(SOURCE DATA begins)

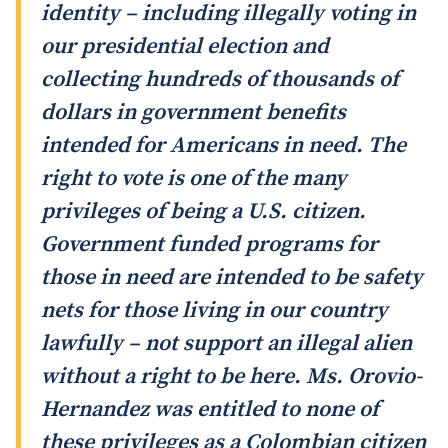
identity – including illegally voting in
our presidential election and
collecting hundreds of thousands of
dollars in government benefits
intended for Americans in need. The
right to vote is one of the many
privileges of being a U.S. citizen.
Government funded programs for
those in need are intended to be safety
nets for those living in our country
lawfully – not support an illegal alien
without a right to be here. Ms. Orovio-
Hernandez was entitled to none of
these privileges as a Colombian citizen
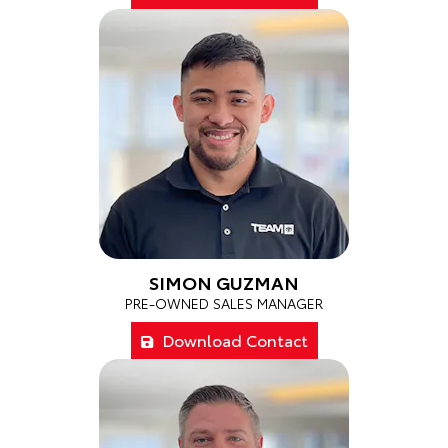
SIMON GUZMAN
PRE-OWNED SALES MANAGER
Download Contact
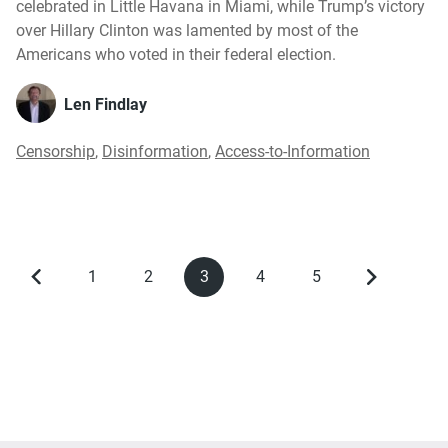
celebrated in Little Havana in Miami, while Trump’s victory
over Hillary Clinton was lamented by most of the
Americans who voted in their federal election.
Len Findlay
Censorship
,
Disinformation
,
Access-to-Information
1
2
3
4
5
Previous
Page
Page
Current
Page
Page
Next
Pagination
page
page
page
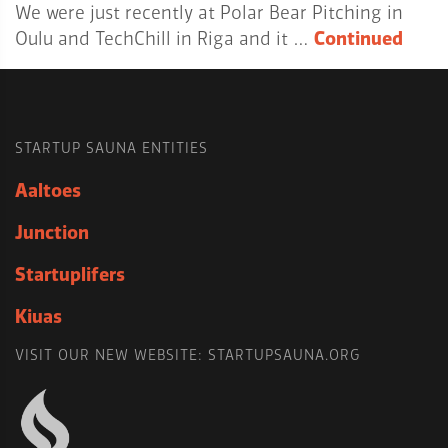
We were just recently at Polar Bear Pitching in
Oulu and TechChill in Riga and it …
Continued
STARTUP SAUNA ENTITIES
Aaltoes
Junction
Startuplifers
Kiuas
VISIT OUR NEW WEBSITE: STARTUPSAUNA.ORG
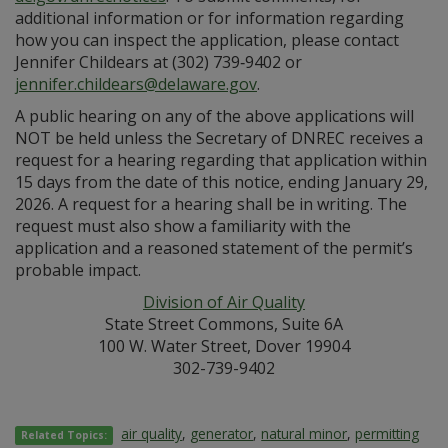
additional information or for information regarding
how you can inspect the application, please contact
Jennifer Childears at (302) 739‑9402 or
jennifer.childears@delaware.gov
.
A public hearing on any of the above applications will
NOT be held unless the Secretary of DNREC receives a
request for a hearing regarding that application within
15 days from the date of this notice, ending January 29,
2026. A request for a hearing shall be in writing. The
request must also show a familiarity with the
application and a reasoned statement of the permit’s
probable impact.
Division of Air Quality
State Street Commons, Suite 6A
100 W. Water Street, Dover 19904
302-739-9402
air quality
,
generator
,
natural minor
,
permitting
Related Topics:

(SOURCE DATA ends)

■ **DESCRIPTION OF THE TASK**:
Each line above should be printed again exactly, though the pictures should not be.

■ **COMPLETED TASK**:
identity – including illegally voting in
our presidential election and
collecting hundreds of thousands of
dollars in government benefits
intended for Americans in need. The
right to vote is one of the many
privileges of being a U.S. citizen.
Government funded programs for
those in need are intended to be safety
nets for those living in our country
lawfully – not support an illegal alien
without a right to be here. Ms. Orovio-
Hernandez was entitled to none of
these privileges as a Colombian citizen
SIMON GUZMAN
PRE-OWNED SALES MANAGER
Download Contact
celebrated in Little Havana in Miami, while Trump’s victory
over Hillary Clinton was lamented by most of the
Americans who voted in their federal election.
Len Findlay
Censorship
,
Disinformation
,
Access-to-Information
1
2
3
4
5
Previous
Page
Page
Current
Page
Page
Next
Pagination
page
page
page
We were just recently at Polar Bear Pitching in
Oulu and TechChill in Riga and it …
Continued
STARTUP SAUNA ENTITIES
Aaltoes
Junction
Startuplifers
Kiuas
VISIT OUR NEW WEBSITE: STARTUPSAUNA.ORG
additional information or for information regarding
how you can inspect the application, please contact
Jennifer Childears at (302) 739‑9402 or
jennifer.childears@delaware.gov
.
A public hearing on any of the above applications will
NOT be held unless the Secretary of DNREC receives a
request for a hearing regarding that application within
15 days from the date of this notice, ending January 29,
2026. A request for a hearing shall be in writing. The
request must also show a familiarity with the
application and a reasoned statement of the permit’s
probable impact.
Division of Air Quality
State Street Commons, Suite 6A
100 W. Water Street, Dover 19904
302-739-9402
air quality
,
generator
,
natural minor
,
permitting
Related Topics:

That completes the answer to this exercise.